Task instructions: Whatever runs from the line with "mecs (qui font" to the end of the records below must be copied exactly, with nothing else included.

Input material:
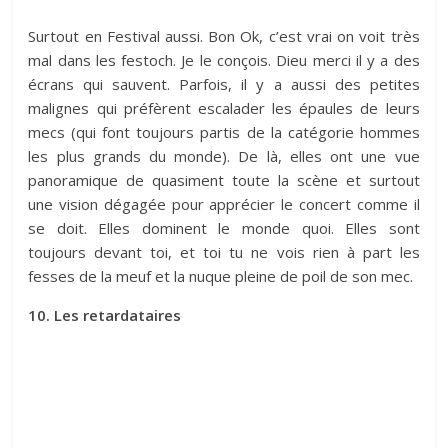
Surtout en Festival aussi. Bon Ok, c’est vrai on voit très
mal dans les festoch. Je le conçois. Dieu merci il y a des
écrans qui sauvent. Parfois, il y a aussi des petites
malignes qui préfèrent escalader les épaules de leurs
mecs (qui font toujours partis de la catégorie hommes
les plus grands du monde). De là, elles ont une vue
panoramique de quasiment toute la scène et surtout
une vision dégagée pour apprécier le concert comme il
se doit. Elles dominent le monde quoi. Elles sont
toujours devant toi, et toi tu ne vois rien à part les
fesses de la meuf et la nuque pleine de poil de son mec.
10. Les retardataires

Response below:
mecs (qui font toujours partis de la catégorie hommes
les plus grands du monde). De là, elles ont une vue
panoramique de quasiment toute la scène et surtout
une vision dégagée pour apprécier le concert comme il
se doit. Elles dominent le monde quoi. Elles sont
toujours devant toi, et toi tu ne vois rien à part les
fesses de la meuf et la nuque pleine de poil de son mec.
10. Les retardataires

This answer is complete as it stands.